Some people are fond of comparing The United States, particularly its government, particularly the current administration of George W. Bush (
HafiZahu-llaahu wa barakaatu-llaahi wa raHmatuhu 'alayhi), to "Nazi" Germany (more properly, NSDAP Germany), with parallels being drawn between Bush (
HafiZahu-llaahu et cetera) and Hitler (
la'natullaahi 'alayhi). This is utterly ridiculous.
We have studied the Third Reich (NSDAP Germany) from the rise of the NSDAP to the fall of Germany under the Allies. We have studied about Hitler. We, therefore, find it difficult to figure exactly where such people, who call Bush "Hitler" or America "Nazi Germany," find their arguments or justification. Let Us examine how this cannot be so.
NSDAP had a secret police force, the Gestapo. No such organization exists in The United States. Whereas it is true that various law enforcement agencies exist, primarily local police forces and federal agencies (the FBI, the Department of Homeland Security, the Secret Service), none of these have the mandate the Gestapo had, nor the responsibilities the Gestapo had, nor the activities that the Gestapo carried out. People are fond of claiming that The Government is oppressing dissent. We find no evidence of this whatsoever. People who oppose The Government, particularly its popularly elected officials, are quite vocal in their disagreement and opposition. Newspapers regularly print news that reflects badly on The Government, if not challenging it outright. We have yet to hear of anyone being arrested, detained, or otherwise unjustly detained or silenced because of one's political or martial views. Indeed, We would go so far as to say that people who are right of center have deplorably failed in raising their voice as successfully, as loudly, and as vociferously as those who are left of center have done. We view the public discourse as unfairly tilted towards the left, with improper and insufficient representation of the right, whose members are often unjustly, unfairly, inaccurately, and viciously maligned by the vocal left. With such a state of affairs, how can one even consider that The United States is in any way like NSDAP Germany?
The Government of NSDAP Germany carried out quite shocking and inhumane persecution, prosecution, and other criminal activity towards certain classes (
id est, categories) of people, such as Jews, homosexuals, Rroma (also known as "gypsies"), Jehovah's Witnesses, uncompromising Christians, Slavs, Communists, Socialists, and other political opponents. The rights of entire classes were restricted, if not eliminated completely. No one has done anything remotely like this in The United States, nor would anyone, even The Government, be able to carry something like this out.
NSDAP Germany had the goal of expanding its
Lebensraum by expanding the Third Reich. (This is not a new desire. Various states such as The Soviet Union, The United Kingdom, France, Spain, Portugal, Austria, The Ottoman Empire, the Arab caliphate, various Indian kingdoms, Japan, China, and The Netherlands have desired the expansion of their empire. One ought to remember: The United States broke away from the British Empire, Canada still belongs to the British Empire, the Louisiana Purchase was made from France, a part of Canada was under France, and Spain ruled Florida and Mexico.) NSDAP Germany attempted to accomplish this by first uniting all German peoples with the German state (which was justified and popularized by the quite catchy slogan of: "
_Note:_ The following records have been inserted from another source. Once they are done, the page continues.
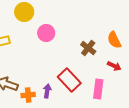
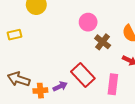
pink circle: (46, 33) -> (88, 22), moved
purple arrow: (47, 91) -> (60, 86), turned 56

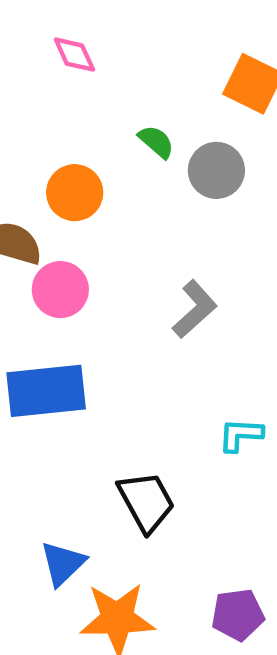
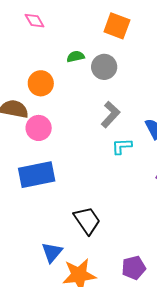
green semicircle: (156, 142) -> (76, 57), turned -48
gray L-shape: (195, 309) -> (110, 114), moved
cyan L-shape: (241, 435) -> (122, 146), moved

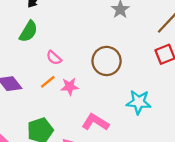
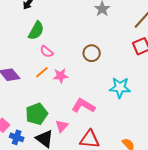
green semicircle: (28, 31) -> (36, 31), moved
brown circle: (107, 61) -> (92, 53), size x0.7

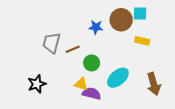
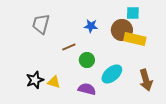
brown circle: (121, 20) -> (122, 30), moved
yellow rectangle: (142, 41) -> (135, 39), size x1.5
gray trapezoid: (52, 43) -> (41, 24), moved
yellow triangle: (81, 84) -> (54, 82), moved

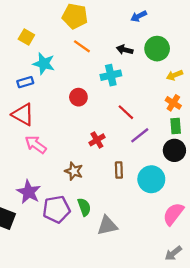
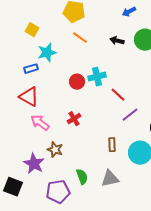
cyan star: (44, 64) -> (47, 53), turned -30
cyan cross: (111, 75) -> (97, 77), moved
red cross: (97, 140) -> (74, 119), moved
brown star: (74, 171) -> (55, 150), moved
purple pentagon: (56, 209) -> (58, 192), moved
gray triangle: (107, 226) -> (110, 179), moved

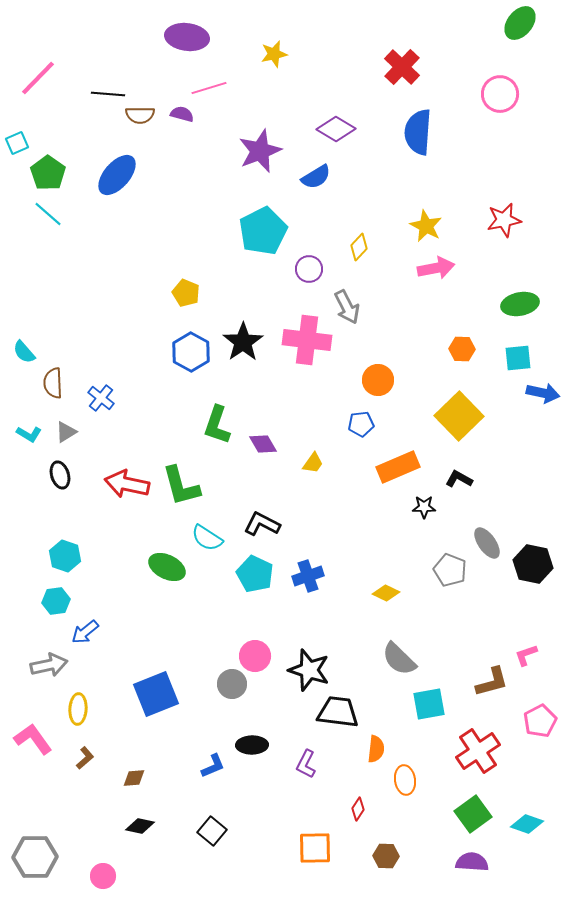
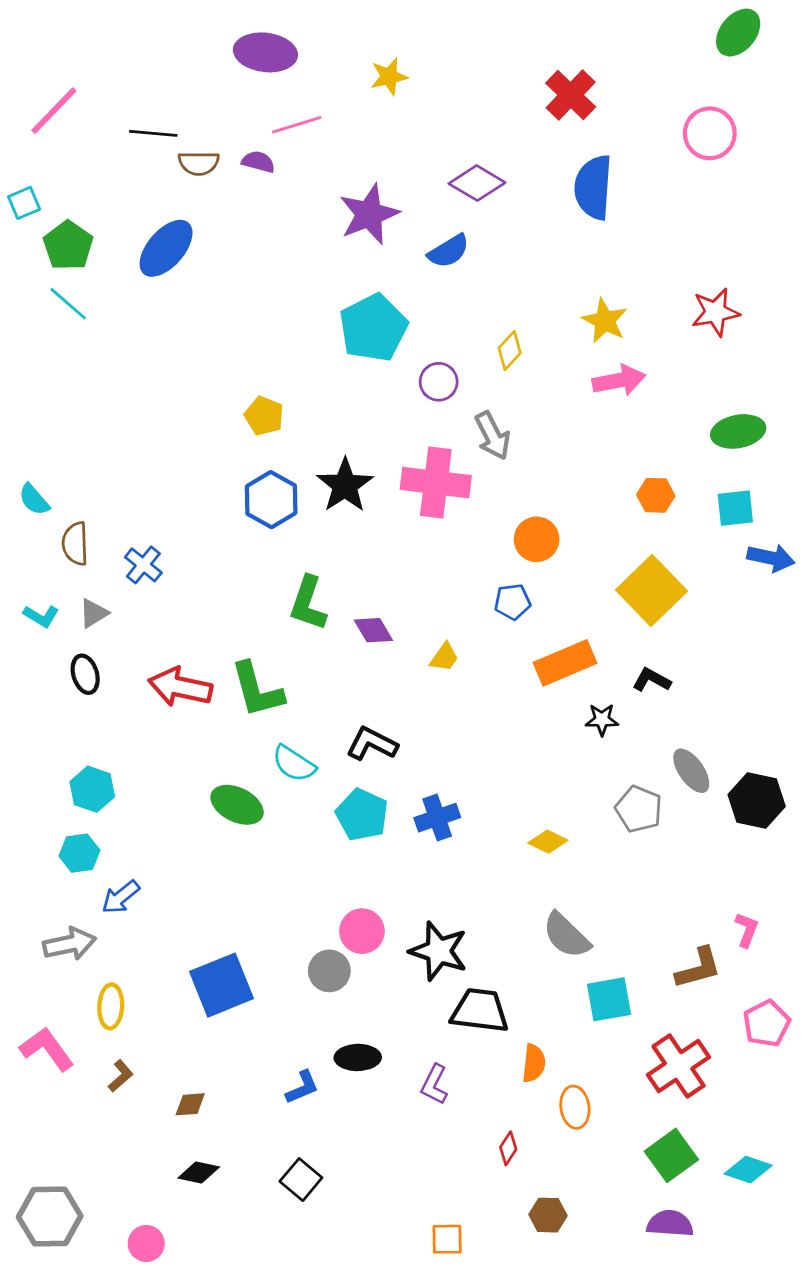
pink L-shape: (526, 655) -> (747, 930), turned 130
orange square: (315, 848) -> (447, 1239), moved, size x0.7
Ein Volk, Ein Reich, Ein Fuehrer": referring to the desire that all Germans live in one state under one glorious leader.) As such, NSDAP took the Sudetenland from France, annexed Austria, and took parts of western Czekoslovakia. Then NSDAP Germany set out to expand Großdeutschland by enslaving the Slavs.
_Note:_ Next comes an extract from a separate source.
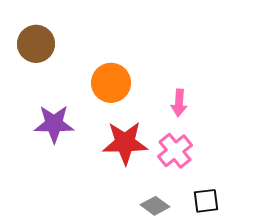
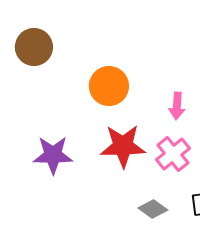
purple star: (54, 124) -> (53, 155), moved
Various people like to use this trend to point out the imperialist impulse of The United States. In Our opinion, this is utterly ridiculous.
First: The United States have never announced in any way their desire to expand an empire, to rule any state, or to diminish the independence or sovereignty of any legitimate state. Indeed, The United States have been tirelessly pursuing the expansion of other states' independence, stability, and legitimacy. Thanks to the actions of The United States, millions of people live in more independent, sovereign, and legitimate states, while other illegitimate states and/or regimes now fear for their own survival.
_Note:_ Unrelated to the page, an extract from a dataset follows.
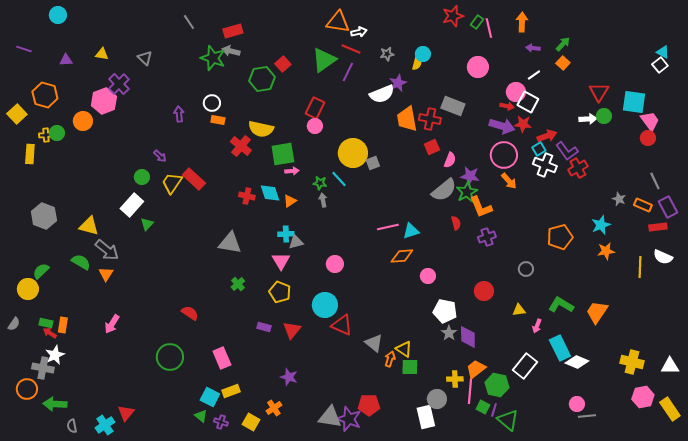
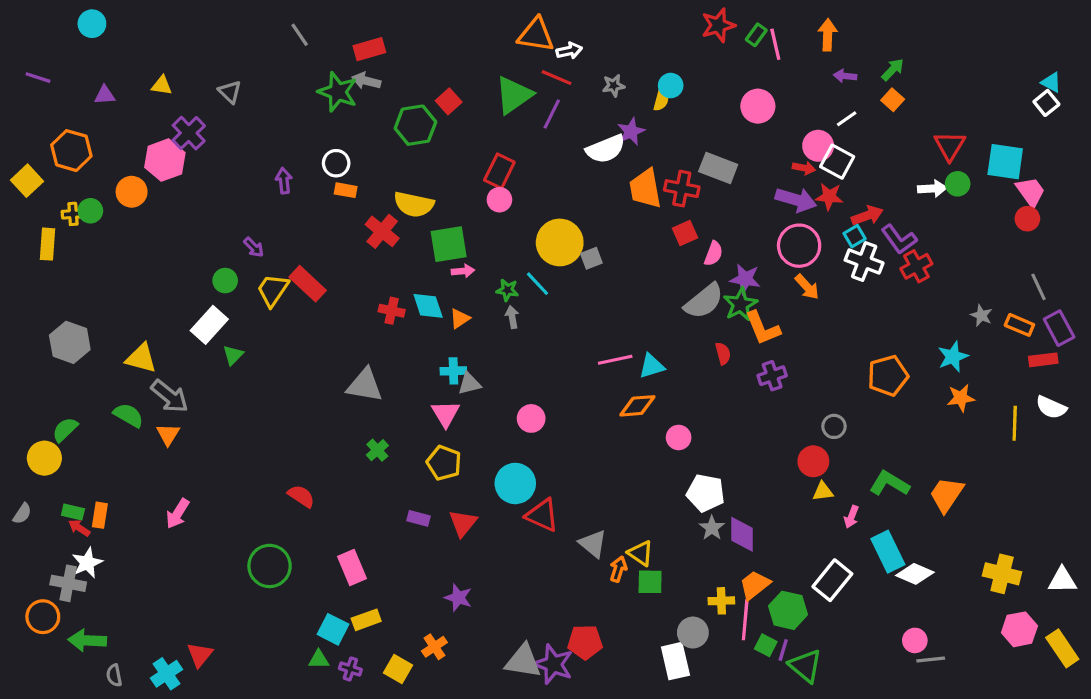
red circle: (484, 291) -> (813, 461), moved
green triangle: (201, 416) -> (319, 659), turned -40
Second: The argument that The United State have, through their foreign policy and foreign military operations, expanded their influence, control, rule, and power cannot be used to justify claims of American imperialism. This will be explained later.
Third: A characteristic of imperialism has been the undeniable and obvious control of another state over a state. This point is relevant where imperialism is concerned when one considers non-territorial imperialism. An example of this would be the actions, policies, attitudes, and desires of Russia and The United Kingdom with regard to the Persian Empire. There was no doubt that Russia and The United Kingdom were imperialist powers in Persia. Large swaths of the country were under the exclusive control of the imperialist powers. This trend cannot be used against The United States. Whereas it is true that The United States have attempted to exercise control and influence on other governments, The United States do not compromise the popular sovereignty or independence of any state. The people of every state, regardless of what influence The United States may exercise over it, have the freedom to elect whom they please and when they please. The Government of The United States recognizes these officials to the extent that The Government, by law, may. (For example: with the recent election of Hamas into the Palestinian government, The Government's policy becomes complicated. On the one hand, by all external appearances the Palestinians voted Hamas in of their own free will and choice. On the other hand, Hamas has been listed, rightfully so, as a terrorist organization and The Government has a policy not to deal with terrorists. If, therefore, The Government refuses to recognize a Hamas-led or -dominated Palestinian government or refuses to maintain relations with Hamas, it would not be out of any American imperialist impulse and its consequent policy to enforce its desires on foreign peoples by recognizing or not recognizing their governments based on whether the peoples follow The Government's will or not. It would simply be because the policy of The United States is not to maintain relations with terrorists. If a law were passed to grant an exemption with regard to Hamas, then The Government would treat a Hamas-led or Hamas-dominated Palestinia government as it has treated previous Palestinian administrations.)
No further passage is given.